> TASK DESCRIPTION
Once the pictures are set aside, copy the data below exactly as it stands.

────────

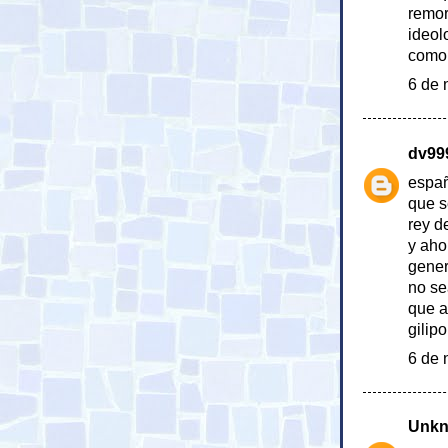
remor
ideol
como 
6 de 
dv99
españ
que s
rey d
y aho
gener
no se
que a
gilipo
6 de 
Unk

────────

> REPLY TO THE TASK
remor
ideol
como 
6 de 
dv99
españ
que s
rey d
y aho
gener
no se
que a
gilipo
6 de 
Unk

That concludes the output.